### LISTED RECORDS ###

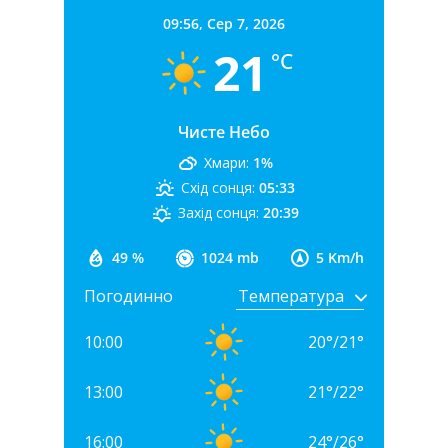
09:56,
Сер 7, 2026
21
°C
Чисте Небо
Хмари:
1%
Схід сонця:
05:33
Захід сонця:
20:39
49 %
1024 mb
5 Km/h
Погодинно
10:00
20
°
/
21
°
13:00
21
°
/
22
°
16:00
24
°
/
26
°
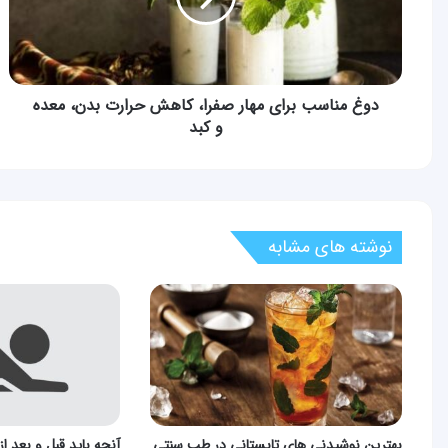
كاهش
حرارت
بدن،
معده
و
دوغ مناسب برای مهار صفرا، كاهش حرارت بدن، معده
كبد
و كبد
نوشته های مشابه
بهترین نوشیدنی های تابستانی در طب سنتی
آنچه باید قبل و بعد 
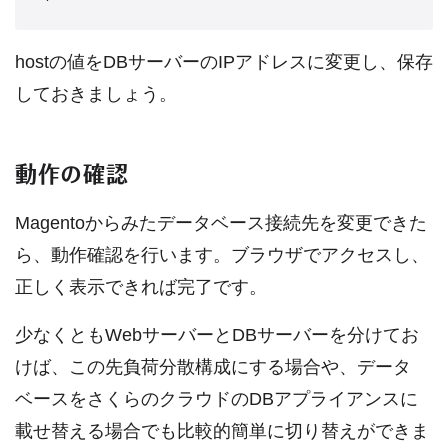
hostの値をDBサーバーのIPアドレスに変更し、保存
しておきましょう。
動作の確認
Magentoからみたデータベース接続先を変更できた
ら、動作確認を行います。ブラウザでアクセスし、
正しく表示できれば完了です。
少なくともWebサーバーとDBサーバーを分けてお
けば、この先負荷分散構成にする場合や、データ
ベースをさくらのクラウドのDBアプライアンスに
載せ替える場合でも比較的簡単に切り替えができま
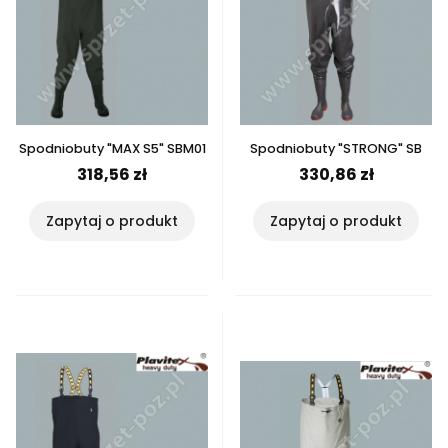
Spodniobuty "MAX S5" SBM01
Spodniobuty "STRONG" SB
318,56 zł
330,86 zł
Zapytaj o produkt
Zapytaj o produkt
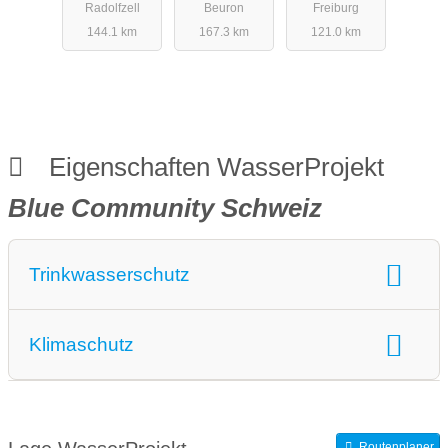
Radolfzell
Beuron
Freiburg
Donau
144.1 km
167.3 km
121.0 km
Eigenschaften WasserProjekt
Blue Community Schweiz
Trinkwasserschutz
Trinkwasserschutz:
Trinkwasserschutz
Klimaschutz
Klimaschutz:
Wasserschutzprojekte
Routenplaner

###

TASK TO CARRY OUT: Which lines in the data above hold the string "Spodniobuty"? Return each of them.

SOLUTION TO THIS EXERCISE:
Spodniobuty "MAX S5" SBM01
Spodniobuty "STRONG" SB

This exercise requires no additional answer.